## SUPPLIED DATA
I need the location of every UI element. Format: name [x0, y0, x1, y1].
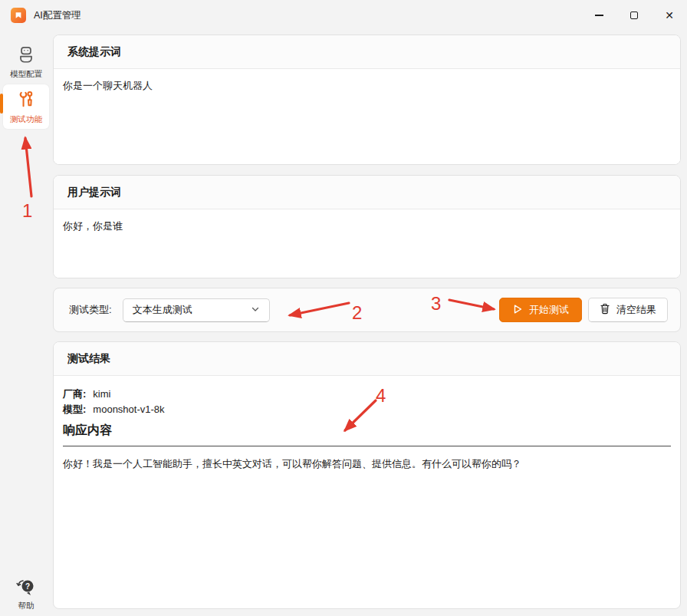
model-row: 模型:moonshot-v1-8k	[63, 402, 671, 417]
minimize-button[interactable]	[581, 0, 616, 31]
test-results-section: 测试结果 厂商:kimi 模型:moonshot-v1-8k 响应内容 你好！我…	[53, 341, 681, 609]
user-prompt-section: 用户提示词 你好，你是谁	[53, 175, 681, 278]
vendor-value: kimi	[93, 388, 110, 400]
maximize-icon	[630, 12, 638, 19]
response-text: 你好！我是一个人工智能助手，擅长中英文对话，可以帮你解答问题、提供信息。有什么可…	[63, 456, 671, 472]
user-prompt-title: 用户提示词	[67, 186, 121, 199]
robot-icon	[16, 54, 36, 67]
app-window: AI配置管理 ✕ 模型配置	[0, 0, 687, 616]
user-prompt-input[interactable]: 你好，你是谁	[54, 209, 680, 278]
vendor-label: 厂商:	[63, 388, 86, 400]
clear-results-button[interactable]: 清空结果	[588, 298, 668, 322]
model-label: 模型:	[63, 404, 86, 415]
tools-icon	[16, 99, 36, 112]
help-label: 帮助	[3, 601, 49, 611]
help-bubble-question-icon: ?	[15, 586, 37, 599]
close-button[interactable]: ✕	[652, 0, 687, 31]
system-prompt-input[interactable]: 你是一个聊天机器人	[54, 69, 680, 164]
test-results-body: 厂商:kimi 模型:moonshot-v1-8k 响应内容 你好！我是一个人工…	[54, 376, 680, 483]
app-title: AI配置管理	[34, 9, 81, 22]
test-type-label: 测试类型:	[69, 303, 112, 317]
response-heading: 响应内容	[63, 423, 671, 439]
response-divider	[63, 446, 671, 446]
test-type-select[interactable]: 文本生成测试	[123, 298, 270, 322]
test-results-title: 测试结果	[67, 352, 110, 366]
system-prompt-title: 系统提示词	[67, 45, 121, 59]
sidebar-item-test-feature[interactable]: 测试功能	[3, 84, 49, 129]
clear-results-label: 清空结果	[616, 303, 656, 317]
window-controls: ✕	[581, 0, 687, 31]
test-type-selected-value: 文本生成测试	[133, 303, 192, 317]
chevron-down-icon	[251, 305, 260, 316]
titlebar: AI配置管理 ✕	[0, 0, 687, 31]
sidebar-item-model-config[interactable]: 模型配置	[3, 44, 49, 80]
sidebar-item-label: 模型配置	[3, 69, 49, 80]
play-icon	[512, 304, 523, 317]
system-prompt-header: 系统提示词	[54, 35, 680, 69]
test-controls-bar: 测试类型: 文本生成测试 开始测试 清空结果	[53, 288, 681, 332]
sidebar-item-help[interactable]: ? 帮助	[3, 577, 49, 611]
sidebar-item-label: 测试功能	[3, 114, 49, 125]
maximize-button[interactable]	[616, 0, 652, 31]
model-value: moonshot-v1-8k	[93, 404, 164, 415]
svg-text:?: ?	[25, 582, 30, 591]
user-prompt-header: 用户提示词	[54, 176, 680, 209]
active-nav-indicator	[0, 94, 3, 114]
minimize-icon	[595, 15, 603, 15]
sidebar: 模型配置 测试功能	[0, 31, 52, 616]
system-prompt-section: 系统提示词 你是一个聊天机器人	[53, 35, 681, 165]
start-test-button[interactable]: 开始测试	[499, 298, 582, 322]
test-results-header: 测试结果	[54, 342, 680, 376]
vendor-row: 厂商:kimi	[63, 387, 671, 402]
app-logo-icon	[11, 8, 26, 23]
close-icon: ✕	[665, 9, 674, 21]
start-test-label: 开始测试	[529, 303, 569, 317]
trash-icon	[600, 303, 610, 317]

## WHAT THE TASK REQUIRES
Set down every record exactly, without the pictures.

## RESULT OF THIS TASK
I need the location of every UI element. Format: name [x0, y0, x1, y1].
model-row: 模型:moonshot-v1-8k	[63, 402, 671, 417]
minimize-button[interactable]	[581, 0, 616, 31]
test-results-section: 测试结果 厂商:kimi 模型:moonshot-v1-8k 响应内容 你好！我…	[53, 341, 681, 609]
user-prompt-section: 用户提示词 你好，你是谁	[53, 175, 681, 278]
vendor-value: kimi	[93, 388, 110, 400]
maximize-icon	[630, 12, 638, 19]
response-text: 你好！我是一个人工智能助手，擅长中英文对话，可以帮你解答问题、提供信息。有什么可…	[63, 456, 671, 472]
user-prompt-title: 用户提示词	[67, 186, 121, 199]
robot-icon	[16, 54, 36, 67]
app-window: AI配置管理 ✕ 模型配置	[0, 0, 687, 616]
user-prompt-input[interactable]: 你好，你是谁	[54, 209, 680, 278]
vendor-label: 厂商:	[63, 388, 86, 400]
clear-results-button[interactable]: 清空结果	[588, 298, 668, 322]
model-label: 模型:	[63, 404, 86, 415]
tools-icon	[16, 99, 36, 112]
help-label: 帮助	[3, 601, 49, 611]
help-bubble-question-icon: ?	[15, 586, 37, 599]
close-button[interactable]: ✕	[652, 0, 687, 31]
system-prompt-input[interactable]: 你是一个聊天机器人	[54, 69, 680, 164]
test-results-body: 厂商:kimi 模型:moonshot-v1-8k 响应内容 你好！我是一个人工…	[54, 376, 680, 483]
app-title: AI配置管理	[34, 9, 81, 22]
test-type-label: 测试类型:	[69, 303, 112, 317]
response-heading: 响应内容	[63, 423, 671, 439]
response-divider	[63, 446, 671, 446]
test-type-select[interactable]: 文本生成测试	[123, 298, 270, 322]
test-results-title: 测试结果	[67, 352, 110, 366]
system-prompt-title: 系统提示词	[67, 45, 121, 59]
sidebar-item-test-feature[interactable]: 测试功能	[3, 84, 49, 129]
clear-results-label: 清空结果	[616, 303, 656, 317]
window-controls: ✕	[581, 0, 687, 31]
test-type-selected-value: 文本生成测试	[133, 303, 192, 317]
chevron-down-icon	[251, 305, 260, 316]
titlebar: AI配置管理 ✕	[0, 0, 687, 31]
sidebar-item-model-config[interactable]: 模型配置	[3, 44, 49, 80]
sidebar-item-label: 模型配置	[3, 69, 49, 80]
play-icon	[512, 304, 523, 317]
system-prompt-header: 系统提示词	[54, 35, 680, 69]
test-controls-bar: 测试类型: 文本生成测试 开始测试 清空结果	[53, 288, 681, 332]
sidebar-item-help[interactable]: ? 帮助	[3, 577, 49, 611]
sidebar-item-label: 测试功能	[3, 114, 49, 125]
maximize-button[interactable]	[616, 0, 652, 31]
model-value: moonshot-v1-8k	[93, 404, 164, 415]
svg-text:?: ?	[25, 582, 30, 591]
user-prompt-header: 用户提示词	[54, 176, 680, 209]
active-nav-indicator	[0, 94, 3, 114]
minimize-icon	[595, 15, 603, 15]
sidebar: 模型配置 测试功能	[0, 31, 52, 616]
system-prompt-section: 系统提示词 你是一个聊天机器人	[53, 35, 681, 165]
start-test-button[interactable]: 开始测试	[499, 298, 582, 322]
test-results-header: 测试结果	[54, 342, 680, 376]
vendor-row: 厂商:kimi	[63, 387, 671, 402]
app-logo-icon	[11, 8, 26, 23]
close-icon: ✕	[665, 9, 674, 21]
start-test-label: 开始测试	[529, 303, 569, 317]
trash-icon	[600, 303, 610, 317]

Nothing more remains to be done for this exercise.